WORK REQUIRED:
Everything in the data that follows should be given again verbatim, except the images.

·····

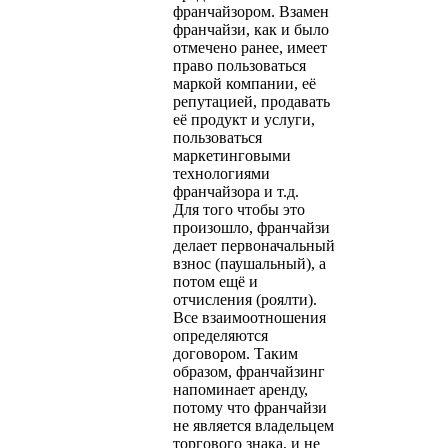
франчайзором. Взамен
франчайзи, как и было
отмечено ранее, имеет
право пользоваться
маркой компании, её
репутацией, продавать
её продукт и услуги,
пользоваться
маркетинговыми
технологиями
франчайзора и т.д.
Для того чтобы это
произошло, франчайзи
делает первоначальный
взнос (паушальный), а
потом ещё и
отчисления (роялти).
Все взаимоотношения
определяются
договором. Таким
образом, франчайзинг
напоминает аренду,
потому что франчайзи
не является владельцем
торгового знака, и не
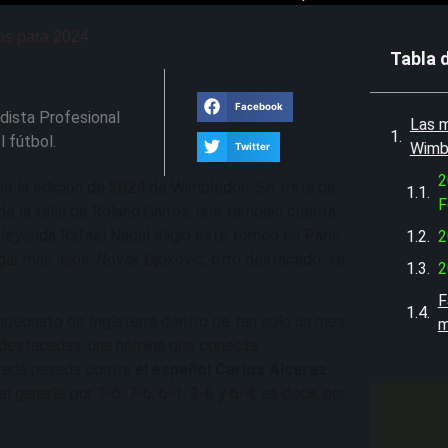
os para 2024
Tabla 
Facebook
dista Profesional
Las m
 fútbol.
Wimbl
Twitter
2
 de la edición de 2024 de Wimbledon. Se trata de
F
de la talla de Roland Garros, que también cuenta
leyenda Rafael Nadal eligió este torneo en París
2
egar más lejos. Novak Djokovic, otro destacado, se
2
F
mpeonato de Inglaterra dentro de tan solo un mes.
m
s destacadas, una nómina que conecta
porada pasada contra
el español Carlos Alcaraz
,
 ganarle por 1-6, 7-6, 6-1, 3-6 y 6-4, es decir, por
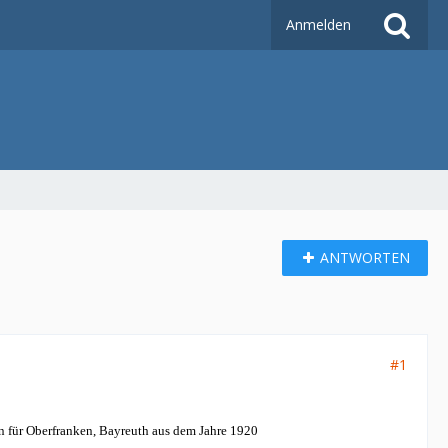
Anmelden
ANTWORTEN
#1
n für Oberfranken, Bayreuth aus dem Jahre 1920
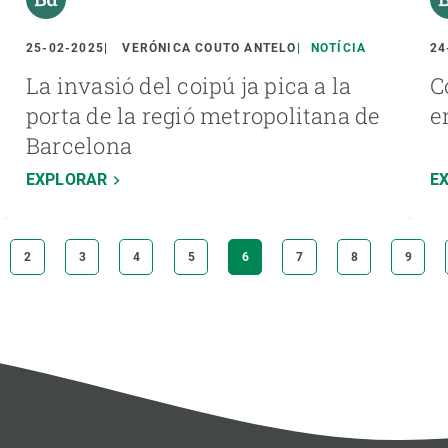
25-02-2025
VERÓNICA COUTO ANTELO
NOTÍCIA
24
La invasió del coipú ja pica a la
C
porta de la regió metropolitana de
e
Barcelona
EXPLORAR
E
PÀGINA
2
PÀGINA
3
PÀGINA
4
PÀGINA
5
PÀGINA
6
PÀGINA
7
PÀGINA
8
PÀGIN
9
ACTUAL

·····

RESPONSE AREA:
франчайзором. Взамен
франчайзи, как и было
отмечено ранее, имеет
право пользоваться
маркой компании, её
репутацией, продавать
её продукт и услуги,
пользоваться
маркетинговыми
технологиями
франчайзора и т.д.
Для того чтобы это
произошло, франчайзи
делает первоначальный
взнос (паушальный), а
потом ещё и
отчисления (роялти).
Все взаимоотношения
определяются
договором. Таким
образом, франчайзинг
напоминает аренду,
потому что франчайзи
не является владельцем
торгового знака, и не
os para 2024
Tabla 
Facebook
dista Profesional
Las m
 fútbol.
Wimbl
Twitter
2
 de la edición de 2024 de Wimbledon. Se trata de
F
de la talla de Roland Garros, que también cuenta
leyenda Rafael Nadal eligió este torneo en París
2
egar más lejos. Novak Djokovic, otro destacado, se
2
F
mpeonato de Inglaterra dentro de tan solo un mes.
m
s destacadas, una nómina que conecta
porada pasada contra
el español Carlos Alcaraz
,
 ganarle por 1-6, 7-6, 6-1, 3-6 y 6-4, es decir, por
Anmelden
ANTWORTEN
#1
n für Oberfranken, Bayreuth aus dem Jahre 1920
25-02-2025
VERÓNICA COUTO ANTELO
NOTÍCIA
24
La invasió del coipú ja pica a la
C
porta de la regió metropolitana de
e
Barcelona
EXPLORAR
E
PÀGINA
2
PÀGINA
3
PÀGINA
4
PÀGINA
5
PÀGINA
6
PÀGINA
7
PÀGINA
8
PÀGIN
9
ACTUAL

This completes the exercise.